Everything You Hold Onto in Your Body Lets Go

By Billie Hinton

May 9, 2022

Everything You Hold Onto in Your Body Lets Go

In autumn, my massage therapist comes to the barn, plugs in her electric pot to warm the large black stones she regularly returns to the river, whose current removes things bodies hold onto: the ache of arthritic knees, tight pelvises, a woman’s chorus of sharp edges, shrill songs of sore muscles and little heartaches.

She begins with Salina, the one-eyed mare, whose eyelid around the missing eye still blinks when anyone comes near. Salina closes her good eye, softens beneath H’s hands, listens with one ear forward and one back to the donkeys in the pasture playing. By the end her knees are near to buckling as she walks to her stall. She lowers her head and sleeps.

Keil Bay bobs his head as H reaches his tight places, pushes his tight left pelvic joint into her fingers, into the warm stones, eyes and lower lip drooping as he too feels the swim of chemicals in his brain.
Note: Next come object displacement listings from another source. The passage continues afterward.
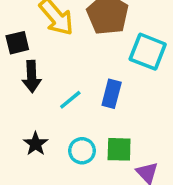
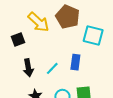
black arrow: (32, 76) -> (28, 68), moved

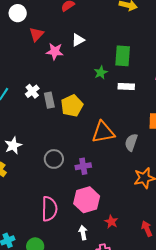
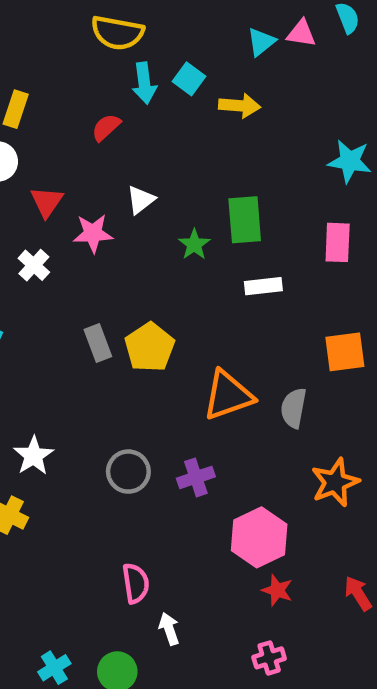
green star: (101, 73) -> (194, 244), moved
white cross: (32, 91) -> (34, 265), moved
pink hexagon: (87, 200) -> (259, 537), moved
pink semicircle: (49, 209) -> (136, 583), size x0.7
white arrow: (83, 233) -> (169, 629), moved

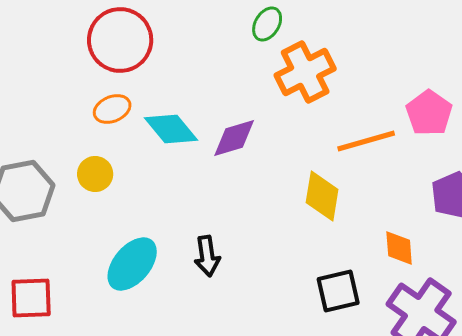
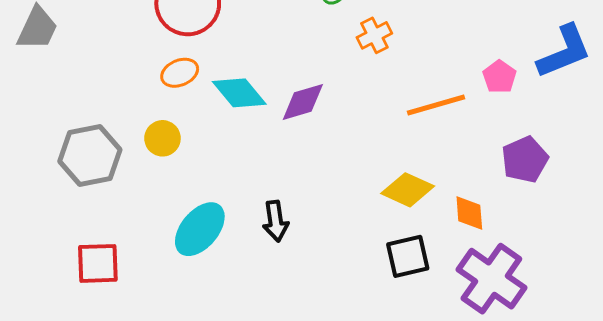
orange cross: (305, 72) -> (374, 35), size x0.6
pink pentagon: (429, 113) -> (500, 77), size x0.7
yellow diamond: (322, 196) -> (408, 190), moved, turned -75

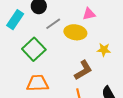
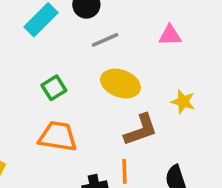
yellow ellipse: (75, 32) -> (120, 84), moved
green square: (34, 49) -> (54, 88), moved, size x0.6

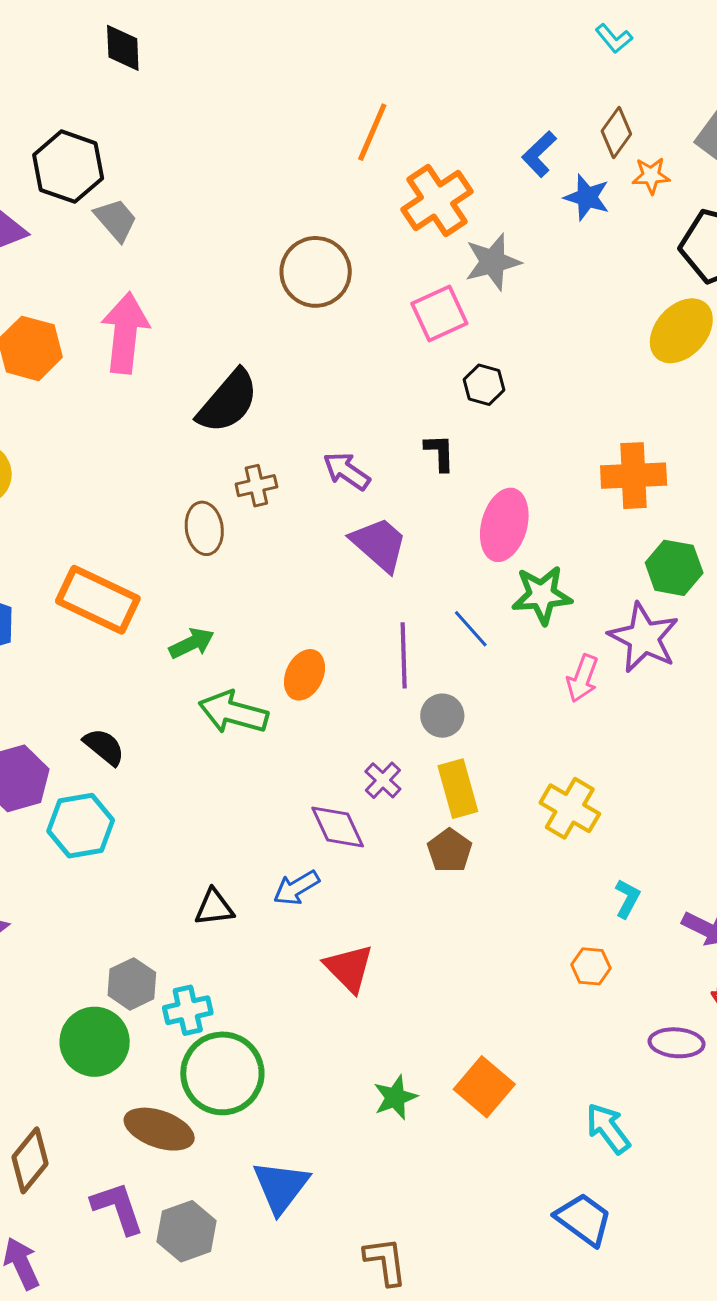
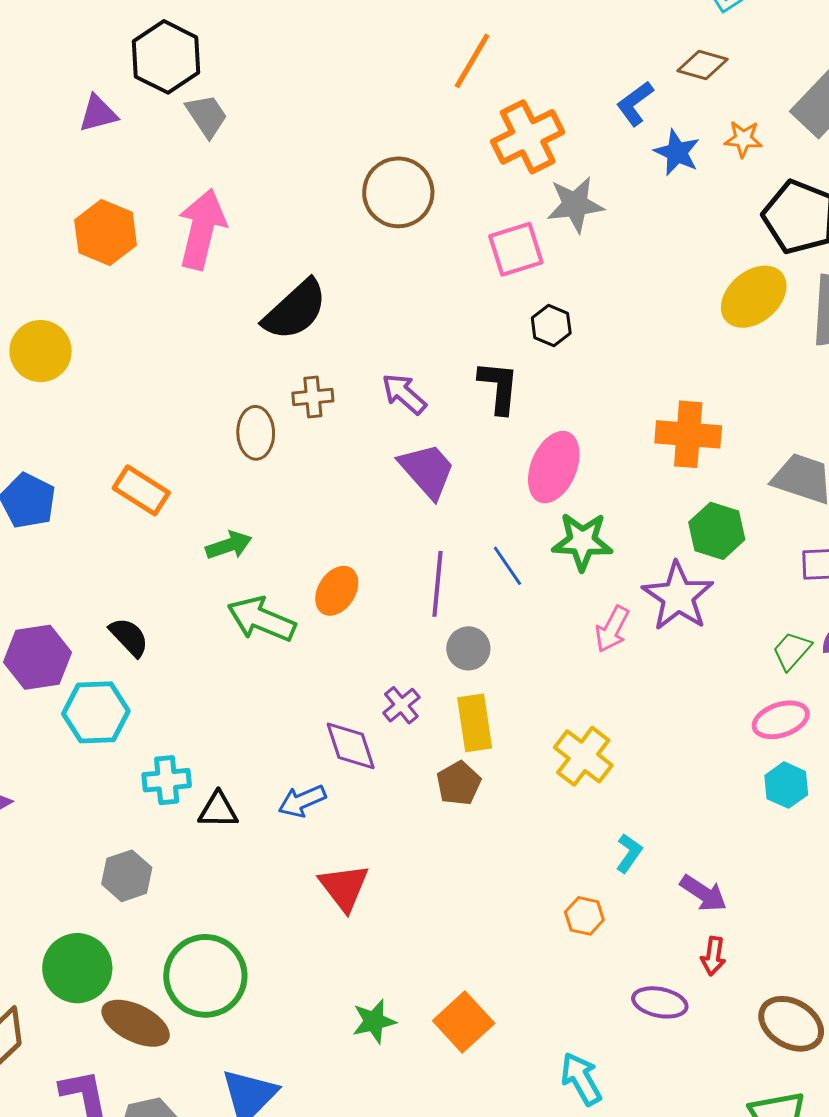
brown diamond: (616, 132) -> (703, 65), moved, turned 63
black L-shape: (440, 453) -> (499, 387), size x1.4
orange rectangle: (98, 600) -> (141, 490), size x0.7
cyan cross: (188, 1010) -> (167, 780), moved
green circle: (95, 1042) -> (77, 968), moved

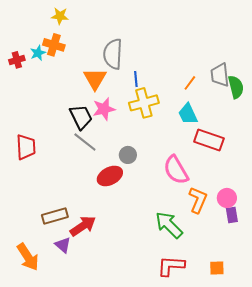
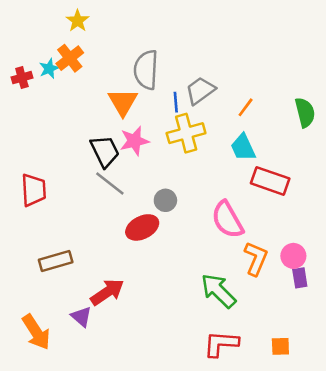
yellow star: (60, 16) -> (78, 21), turned 30
orange cross: (54, 45) -> (70, 58), turned 35
gray trapezoid: (220, 75) -> (200, 90), moved, turned 60
brown rectangle: (55, 216) -> (56, 261), moved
He goes in the stall across from Salina.

H sets up her massage table in the barn aisle, between the two sleeping horses. Afternoon turns to evening. The air chills as I slide between the sheets and shiver, craving a silent body. The hot stones’ warmth, the buckling of limbs, my own slow swim into endorphins. Soft snorts the only sounds as horses hang heads over doors. Communion.

Stones glide along oiled skin, erasing. The chorus falls away.


It is as quiet as an empty church and just as holy.


Billie Hinton lives on a small farm named November Hill, where she keeps ponies, bees, native plants, and words. She’s a mom, a grandma, and lives with cats, Corgis, husband, daughter, and a golden retriever who believes in love.